PROBLEM DETAILS =>
The lines below that include "бизнеса" are to be found and copied.

====== RECORDED DATA

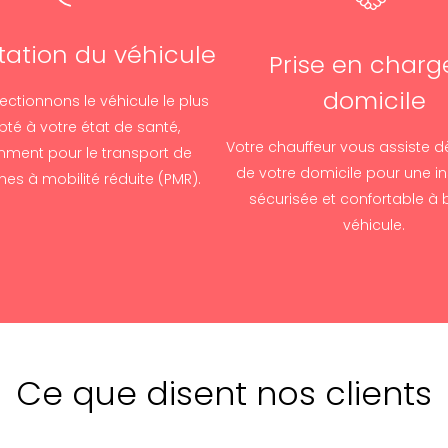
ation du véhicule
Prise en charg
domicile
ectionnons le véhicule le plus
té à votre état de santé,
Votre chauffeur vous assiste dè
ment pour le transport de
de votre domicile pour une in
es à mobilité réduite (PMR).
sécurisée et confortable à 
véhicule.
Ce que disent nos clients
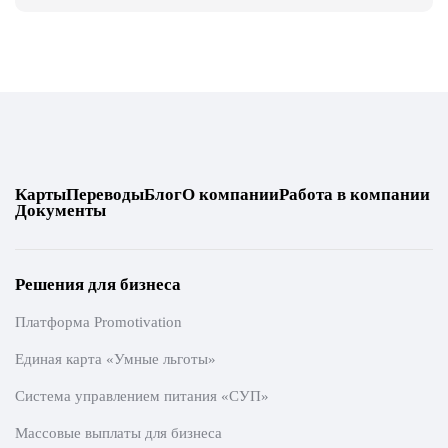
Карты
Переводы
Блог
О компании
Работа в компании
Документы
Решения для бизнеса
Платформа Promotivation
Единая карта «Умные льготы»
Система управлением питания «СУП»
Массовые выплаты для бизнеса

============

FINAL ANSWER =>
Решения для бизнеса
Массовые выплаты для бизнеса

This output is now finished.